I am builder and buy textures from artists
In order to be able to sell my buildings, the textures needs to be full permissions.

When I aply a texture on my building and sell the building, the buyer cannot take the texture out.

No harm done.

Now the catch, I am honest and respect the creator's copyrights. But, since they are full perm textures, who pervents me from just giving the textures to anyone that passes through? I believe that is the issue the TS has a problem with.

So many people try to talk you into giving them the textures as well.
"I accidentally messed up the building, can you send me the textures so I can restore it?"
Any idea how many try that?
My buildings are copy/no trans, so I always write back, delete your build and rezz a new copy.

I think technically it would be damn hard to make it so, that I as builder cannot transfer your textures to someone else, but can transfer them when applied on a prim.

I hope that changes for you, I don't need transfer permissions on individual textures, I need them to be transferable if they are on my builds.
Qie Niangao
Coin-operated
Join date: 24 May 2006
Posts: 7,138
12-21-2008 14:04
Sorry to necro this thread, but I just noticed it here, and I think there's some confusion about the objective of the jira, and the way things work right now.
From: Day Oh
You don't have to put a texture item in an object to apply the texture, regardless of permissions.
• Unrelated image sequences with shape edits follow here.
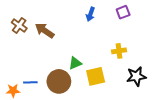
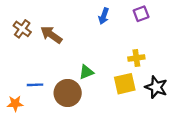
yellow square: (96, 76) -> (125, 84), moved
black star: (136, 76) -> (156, 87), turned 30
blue line: (30, 82) -> (35, 85), moved

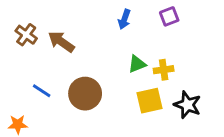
green triangle: (86, 72) -> (137, 64), moved
blue line: (35, 85) -> (42, 91), moved, turned 35
brown circle: (68, 93) -> (85, 94), moved

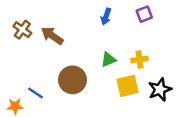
green triangle: (137, 64) -> (108, 60), moved
blue line: (42, 91) -> (35, 93), moved
black star: (187, 105) -> (160, 89), turned 30

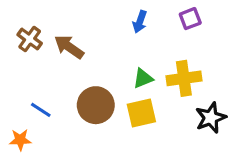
yellow cross: (140, 60) -> (184, 78), size x1.5
yellow square: (128, 86) -> (141, 113), moved
blue line: (35, 93) -> (41, 110), moved

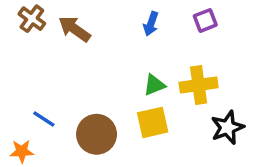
brown cross: (30, 39) -> (32, 19), moved
brown arrow: (69, 47) -> (74, 29), moved
brown circle: (96, 105) -> (97, 134), moved

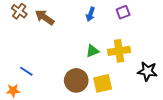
yellow square: (153, 122) -> (103, 83), moved
black star: (227, 127) -> (147, 71), moved, turned 30
brown circle: (97, 134) -> (76, 80), moved

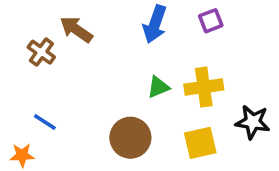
brown cross: (19, 11) -> (41, 52), moved
blue arrow: (90, 14) -> (155, 24), size x1.5
yellow square: (103, 83) -> (200, 143), moved

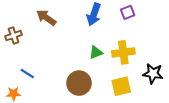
brown cross: (41, 52) -> (14, 36), moved, turned 35

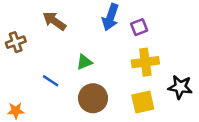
purple square: (128, 12) -> (139, 27), moved
green triangle: (96, 52) -> (84, 62), moved
blue line: (27, 74) -> (51, 81), moved

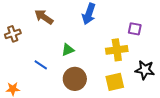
purple square: (139, 27) -> (135, 29), moved, turned 32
The client's open source, someone should fix it.
I don't think this is just a viewer-side issue. If one paints a no-transfer texture on a prim, that texture actually gets embedded in the prim. In fact, a separate asset pointer is created in the prim for each face that's painted with the texture. (They're just pointers--they all have the same UUID. So it's not an extra asset, just more crap that has to be persisted on the sim.) Then if those texture contents are removed--even by script--the faces revert to plywood. So that's how it works now.

On the other hand, the standard viewer contains a way to learn the UUID of no-transfer textures, so one can easily enough paint the prim with a script without getting the embedded asset. So, indeed, maybe a viewer change could do what's needed here. But it would still leave the behavior that a prim painted with that texture will "go plywood" if the texture is also in the contents of the prim and is removed.
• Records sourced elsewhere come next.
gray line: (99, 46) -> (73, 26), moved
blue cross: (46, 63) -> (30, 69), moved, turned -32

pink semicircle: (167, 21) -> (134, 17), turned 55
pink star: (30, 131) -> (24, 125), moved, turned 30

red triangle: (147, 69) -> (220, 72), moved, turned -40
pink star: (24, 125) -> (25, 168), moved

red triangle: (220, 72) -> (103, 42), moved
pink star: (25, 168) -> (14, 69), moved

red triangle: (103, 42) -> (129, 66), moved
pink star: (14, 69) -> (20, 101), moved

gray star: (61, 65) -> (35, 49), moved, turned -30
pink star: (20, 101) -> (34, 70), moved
Until recently, I'd never worked with no-transfer textures, so it was a surprise, and struck me first as incredibly inelegant. But then I got to thinking about it, and concluded that only the texture asset type has this bizarre permissions semantics, such that "transfer" doesn't just refer to the asset itself but to prims merely painted with it.
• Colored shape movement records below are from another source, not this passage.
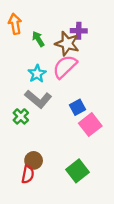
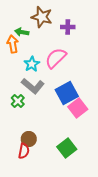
orange arrow: (15, 24) -> (13, 44), moved
green arrow: (38, 39) -> (22, 32), moved, turned -48
brown star: (67, 44) -> (42, 17), moved
blue square: (78, 107) -> (67, 93), size x1.6

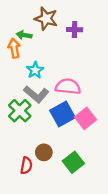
pink semicircle: (56, 58) -> (68, 87), moved, turned 50
blue square: (67, 93) -> (62, 114), moved
green cross: (18, 101) -> (20, 111), size x1.5
brown circle: (29, 139) -> (44, 152), moved

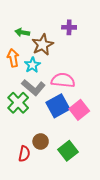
brown star: (46, 19) -> (43, 45), moved, turned 30
orange arrow: (14, 48) -> (13, 58), moved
But it's more than just weird. It makes texture reselling the most IP-vulnerable business on the grid, simply because they can't use no-transfer to mean what it means with every other asset type. If instead textures worked the same as every other asset type such that the no-transfer permission applied only to the texture asset itself, textures could be sold no-transfer, builders could use those textures on their products, and everybody's happy--without resorting to the (somewhat legally tenuous) EULAs that accompany full-perm textures. The jira's main beneficiaries would be texture resellers who could for once actually protect the products they sell, using the built-in permission system.

The jira would indeed defeat those very rare cases where the desired semantics really is that the asset recipient should be able to paint any surface with the texture but not be able to transfer the resulting prims. But this is such an unusual practice that it's just silly to support it at the expense of all mainline texture businesses.